Convaincus par leur démarche, mon compagnon et moi-même avons donc pris contact avec la SPA de Besançon (l’un des refuges qui travaillent avec le GRAAL et accueillent ces animaux en attendant de trouver des familles adoptantes). Ils venaient de recevoir 2 petits beagles de 4 mois par le GRAAL ; tout s’est passé très vite : nous avons craqué pour le petit IOKO qui vit maintenant avec nous. Nous n’avons que peu d’infos le concernant : il a vécu en parc dans un labo qui évidemment reste anonyme, sans doute un mois environ ; il est arrivé à la SPA avec un carré de peau rasée et un numéro tatoué sur le ventre; nous n’en savons pas plus.

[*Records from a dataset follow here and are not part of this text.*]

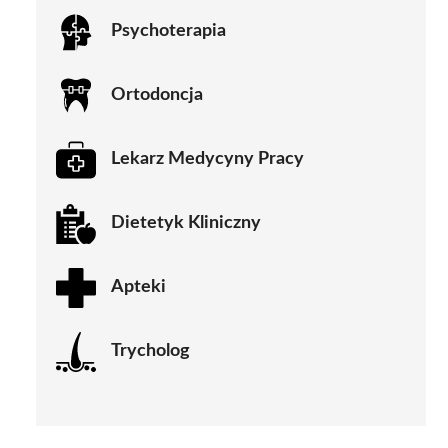
Psychoterapia
Ortodoncja
Lekarz Medycyny Pracy
Dietetyk Kliniczny
Apteki
Trycholog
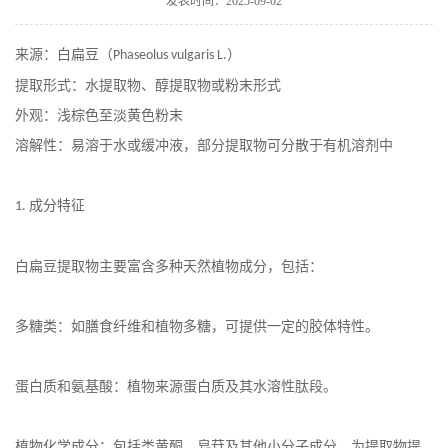
发表时间：2025-09-02
在线留言
来源：白扁豆（
）
Phaseolus vulgaris L.
提取形式：水提取物、醇提取物或粉末形式
外观：浅棕色至淡黄色粉末
溶解性：易溶于水或缓冲液，部分提取物可分散于有机溶剂中
成分特征
1.
白扁豆提取物主要富含多种天然植物成分，包括：
多糖类：如膳食纤维和植物多糖，可提供一定的胶体特性。
蛋白质和氨基酸：植物来源蛋白质及其水溶性肽段。
植物化学成分：包括类黄酮、皂苷及其他小分子成分，为提取物提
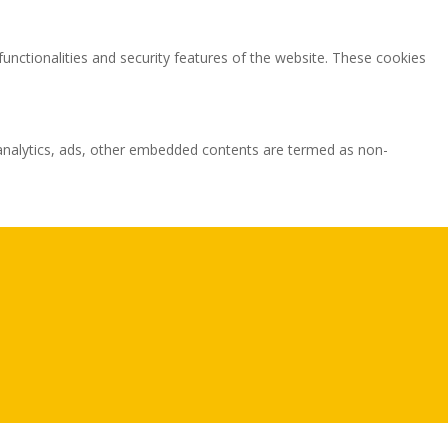
functionalities and security features of the website. These cookies
ia analytics, ads, other embedded contents are termed as non-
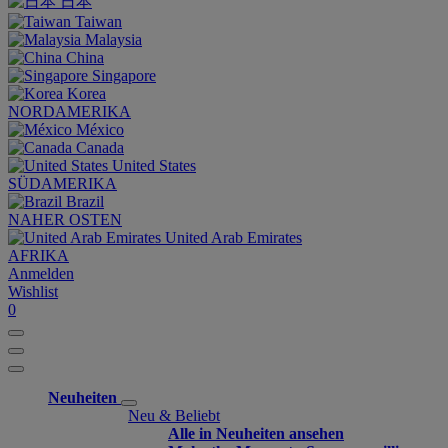
日本
Taiwan
Malaysia
China
Singapore
Korea
NORDAMERIKA
México
Canada
United States
SÜDAMERIKA
Brazil
NAHER OSTEN
United Arab Emirates
AFRIKA
Anmelden
Wishlist
0
Neuheiten
Neu & Beliebt
Alle in Neuheiten ansehen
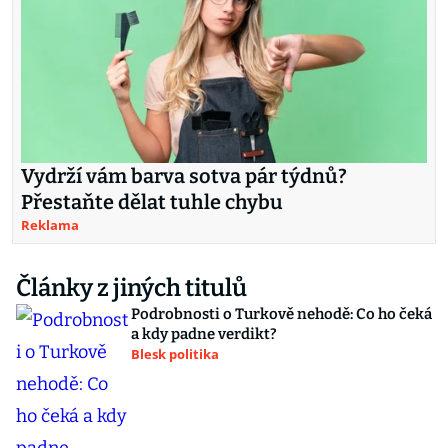
Vydrží vám barva sotva pár týdnů?
Přestaňte dělat tuhle chybu
Reklama
Články z jiných titulů
Podrobnosti o Turkově nehodě: Co ho čeká
a kdy padne verdikt?
Blesk politika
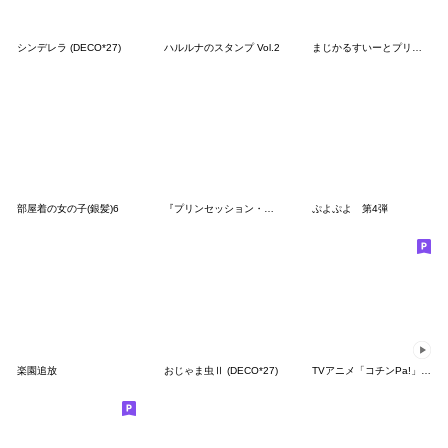
シンデレラ (DECO*27)
ハルルナのスタンプ Vol.2
まじかるすいーとプリズム・ナナ
部屋着の女の子(銀髪)6
『プリンセッション・オーケストラ』第3弾
ぷよぷよ 第4弾
楽園追放
おじゃま虫Ⅱ (DECO*27)
TVアニメ「コチンPa!」その７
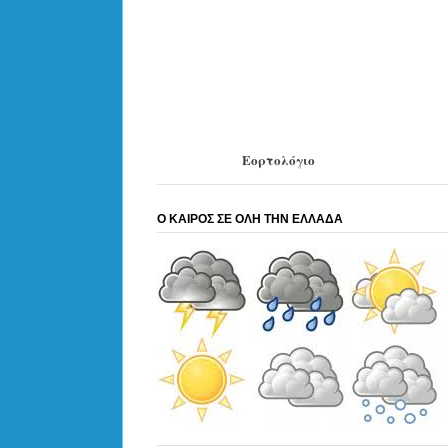
Εορτολόγιο
Ο ΚΑΙΡΟΣ ΣΕ ΟΛΗ ΤΗΝ ΕΛΛΑΔΑ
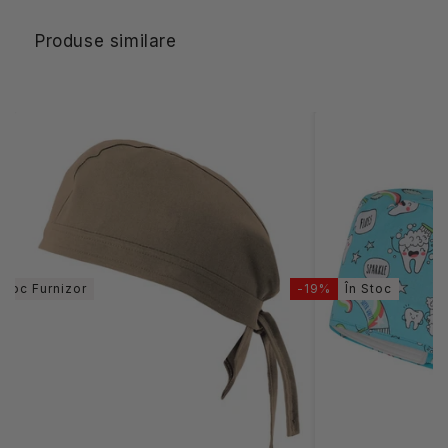
Produse similare
Stoc Furnizor
-19%
În Stoc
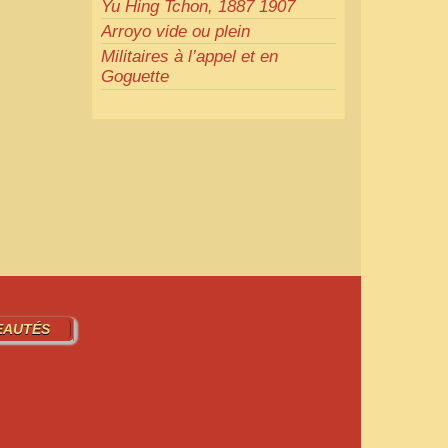
Yu Hing Tchon, 1887 1907
Arroyo vide ou plein
Militaires à l’appel et en
Goguette
EAUTÉS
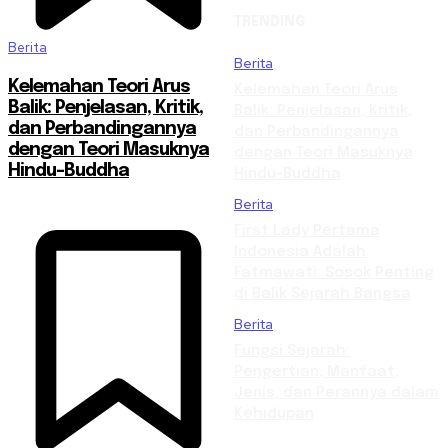
TRENDING
Berita
Berita
Kelemahan Teori Arus
Kelemahan Teori Arus
Balik: Penjelasan, Kritik,
Balik: Penjelasan, Kritik,
dan Perbandingannya
dan Perbandingannya
dengan Teori Masuknya
dengan Teori Masuknya
Hindu-Buddha
Hindu-Buddha
Berita
First Lady Pertama
Indonesia Adalah
Fatmawati: Sosok Penting
di Balik Sejarah Bangsa
Berita
Fungsi Sejarah:
Pengertian, Manfaat,
Jenis, dan Perannya dalam
Kehidupan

Comment va-t-il maintenant ? Il s’est très bien intégré à la vie de la maison et est ravi d’y avoir trouvé 2 compagnons de jeux : notre première chienne de 2 ans et demi et notre chatte de 12 ans. Il n’a aucune séquelle si ce n’est l’extrême peur qu’il avait au début quand il devait aller dans son kennel (cage de transport) qui lui rappelait peut-être de mauvais souvenirs… ou au contraire la joie démesurée qu’il a eu devant ses premiers jouets ! IOKO est très gentil, joueur, coquin, câlin…C’est un amour !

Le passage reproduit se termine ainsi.